* **WHAT THE TASK REQUIRES**: Look below for the line that contains "hầm, ví dụ như", then copy it and each following line exactly, through and including the line that contains "radon trong hầm nhà".

* **SUPPLIED MATERIAL**:
* * * * * * * * *

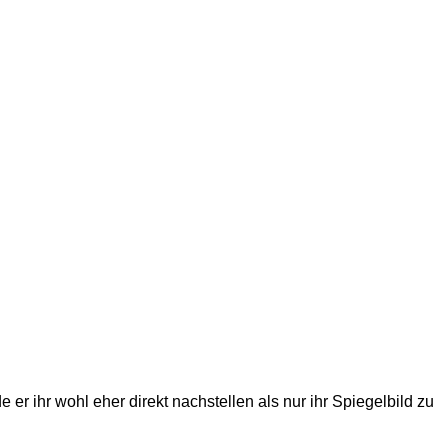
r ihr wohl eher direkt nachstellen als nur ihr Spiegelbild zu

* * * * * * * * *

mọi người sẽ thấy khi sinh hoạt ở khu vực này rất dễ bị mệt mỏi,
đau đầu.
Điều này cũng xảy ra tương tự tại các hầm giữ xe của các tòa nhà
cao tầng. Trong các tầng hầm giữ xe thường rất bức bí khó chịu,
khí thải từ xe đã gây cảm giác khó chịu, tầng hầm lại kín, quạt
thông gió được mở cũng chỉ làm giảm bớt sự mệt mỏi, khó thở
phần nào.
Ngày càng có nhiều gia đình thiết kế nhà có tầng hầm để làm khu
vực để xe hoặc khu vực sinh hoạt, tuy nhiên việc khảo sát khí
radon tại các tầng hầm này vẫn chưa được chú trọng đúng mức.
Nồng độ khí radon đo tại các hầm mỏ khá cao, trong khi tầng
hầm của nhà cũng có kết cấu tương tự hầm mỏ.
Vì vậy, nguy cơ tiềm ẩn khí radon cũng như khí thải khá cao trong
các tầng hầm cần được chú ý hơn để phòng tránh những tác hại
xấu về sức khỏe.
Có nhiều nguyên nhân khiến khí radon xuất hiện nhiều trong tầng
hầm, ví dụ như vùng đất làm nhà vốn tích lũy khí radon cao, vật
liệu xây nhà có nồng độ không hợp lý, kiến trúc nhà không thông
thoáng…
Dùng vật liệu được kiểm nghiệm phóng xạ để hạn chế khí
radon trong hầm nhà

* * * * * * * * *

* **ANSWER SECTION**:
hầm, ví dụ như vùng đất làm nhà vốn tích lũy khí radon cao, vật
liệu xây nhà có nồng độ không hợp lý, kiến trúc nhà không thông
thoáng…
Dùng vật liệu được kiểm nghiệm phóng xạ để hạn chế khí
radon trong hầm nhà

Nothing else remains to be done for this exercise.